Ahora que lo pienso muchas tardes antes lo había espiado. Este día en particular pasó que el perro se escapó atrás de su terreno y quise ir a buscarlo, porque hasta entonces era una obediente nena de ocho años. Me subí a la tranquera y lo mire balanceándome, se incorporó lastimosamente y se acercó a sacar la traba, en la lentitud de su caminata dudaba entre quedarme e irme.
- Se escapó el perrito?
No hubo respuesta, solo lo mire mordiéndome los labios, inquieta.
- Pasa preciosa, anda a buscarlo
Ese fue mi primer encuentro con el relojero: busque mi perro y me fui tan rápido como pude. Durante la cena en casa mama preguntaba que había estado haciendo que no me vio en toda la tarde, evadiéndola dije que con los perros, por ahí, en la laguna. Todavía me acuerdo los nervios y el dolor de panza por el miedo de que alguien sepa mi secreto. Pero a la mañana siguiente no estaba más nerviosa y el verano, que recién empezaba, iba a ser largo.
Desde ese mismo día empecé a levantar la mano respondiendo a su saludo y en ese silencio de ademanes comenzó nuestra extraña relación. Yo también estaba sola. Pasaba durante las tardes camino hacia la laguna, paseando con los perros, cazando bichos, en la amplia libertad de mi infancia que parecía infinita y el me saludaba del otro lado de las vallas incrustado en su finito destino de una ancianidad de abandono, sentado eternamente bajo la sombra de su pequeño rincón. Cada vez que el perro pasaba la misma escena: me subía a la tranquera y el se acercaba, no sé cuando fue que empezamos a hablar, pero de forma natural nuestra relación fue creciendo, una amistad de verano, un cuadro imperturbable, azul y apacible.
- Querés un jugo? Me dijo una tarde.
- Dale.
- Si estuviera Marta le pediría que te haga una torta.

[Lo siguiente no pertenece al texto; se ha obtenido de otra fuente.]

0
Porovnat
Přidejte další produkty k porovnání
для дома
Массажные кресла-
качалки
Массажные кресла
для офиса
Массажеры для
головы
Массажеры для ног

Esa tarde fue la primera de muchas otras en las que el relojero me iba a dejar la tranquera abierta, y yo entraría visitarlo. Una tarde mientras tomábamos un te le pregunté porque le decían relojero. “
- Porque lo soy. Desde que Marta no está cerré la relojería
- Y ella ahora donde está?
- Se fue por la laguna un día y nunca volvió..
- Y nos quedamos sin sus tortas…
- Jaja! Si, te hubieran encantado.

A la noche revise todos los cajones de la casa buscando el reloj verde, que tenía una cereza en la aguja larga, el cuero estaba gastado y descocido, pero era el reloj más lindo que había visto y mi hermana ya no lo usaba, no me lo quería dar y mama siempre me decía “para que lo queres si no anda?”. Y me lo metí en el bolsillo del pantalón, dormí vestida y desde temprano estuve dando vueltas cerca de la laguna, esperando a mi amigo, que tardó mucho en salir, casi cuando atardecía.
Me prometió que iba a dejarme el reloj como nuevo, iba a volver a colocar las agujas que se habían salido e iba a funcionar nuevamente. Trajo torta algunas herramientas y me quedé acompañándolo y comiendo torta mientras desarmaba el reloj.

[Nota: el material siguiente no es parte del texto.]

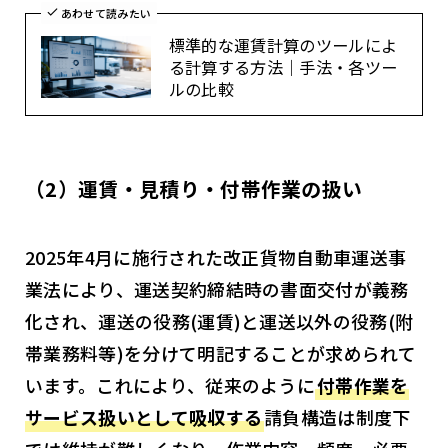
あわせて読みたい
標準的な運賃計算のツールによ
る計算する方法｜手法・各ツー
ルの比較
（2）運賃・見積り・付帯作業の扱い
2025年4月に施行された改正貨物自動車運送事
業法により、運送契約締結時の書面交付が義務
化され、運送の役務(運賃)と運送以外の役務(附
帯業務料等)を分けて明記することが求められて
います。これにより、従来のように
付帯作業を
サービス扱いとして吸収する
請負構造は制度下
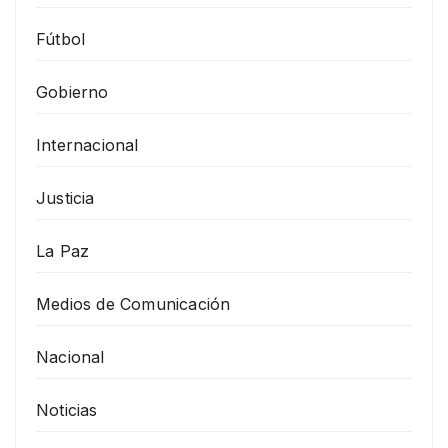
Fútbol
Gobierno
Internacional
Justicia
La Paz
Medios de Comunicación
Nacional
Noticias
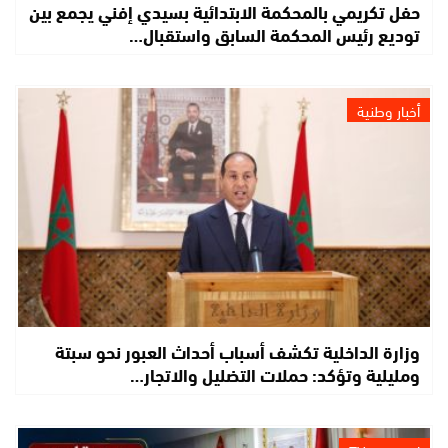
حفل تكريمي بالمحكمة الابتدائية بسيدي إفني يجمع بين
توديع رئيس المحكمة السابق واستقبال…
أخبار وطنية
وزارة الداخلية تكشف أسباب أحداث العبور نحو سبتة
ومليلية وتؤكد: حملات التضليل والاتجار…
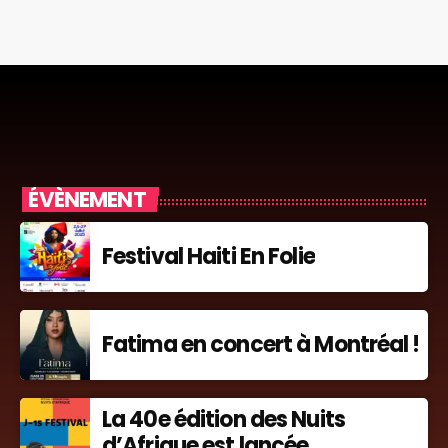
ÉVÈNEMENT
Festival Haiti En Folie
Fatima en concert à Montréal !
La 40e édition des Nuits
d’Afrique est lancée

- Quien la hizo?, le pregunté. Esta rica
- Marta.
- Volvió? Que bueno! La puedo conocer?
- Mañana, vení a la hora de la merienda que te vamos a estar esperando

Cuando me di cuenta había oscurecido, le dejé el reloj y me fui a casa corriendo, tratando de inventar cualquier excusa para que me reten lo menos posible: yo sabía que estaba totalmente prohibido acercarme a esa casa, saludar a ese hombre y si él me hablaba tenía que informarle inmediatamente a papa. Si sabían donde había estado me iban a mandar a la colonia e iba a a perder toda mi libertad. Pero nada pasó, cuando llegue la casa estaba hecha un desastre, se había roto el tanque y se inundaba todo, mi hermano llevaba cosas al auto y apenas me vio me dijo:

-Subite que nos vamos a un hotel

Pasaron varios días hasta que volvimos a la casa y la primera tarde fui corriendo a lo de mi amigo pero el no estaba. Me subí a un árbol a la orilla de la laguna a esperar, esa y varias tardes más, pero el nunca se asomaba. Me acerque a la casa con sus postigos bien cerrados, olorosa a humedad y espié en el interior callado, pero no estaba. Quería preguntar pero no tenía a quien, en mi casa no podían saber que el era mi amigo.
Hasta que un día deje de esperar, siempre que pasaba me quedaba mirando la casa cerrada y echada a menos.
Los años fueron dando paso a las plantas que crecían entre los cimientos y un verano adolescente encontré que la casa había sido tirada abajo y el lote estaba en venta. Claro que para entonces las cosas no tenían tanta importancia, el tiempo y la distancia dejaron a mi amigo en el olvido, como esas cosas que uno no sabe si existieron, en las que nunca piensa.
Más de veinte años después fuimos con mi hermana a ayudar a mi madre en una mudanza. Mientras separábamos las cosas mi hermana revisaba todos los alhajeros buscando su reloj verde y como si fuera un pinchazo me vino a la memoria esa tarde en que comí torta con el relojero y supe que su reloj se había perdido para siempre.
Mi hermana la acuso a mama: “Seguro lo llevaste a algún lado a arreglar y nunca lo fuiste a buscar” y supe por primera vez porque mi secreto era tan prohibido cuando mama contestó: “No, si estábamos viviendo en la laguna y el único relojero allá era ese hombre que asesinó a su mujer.”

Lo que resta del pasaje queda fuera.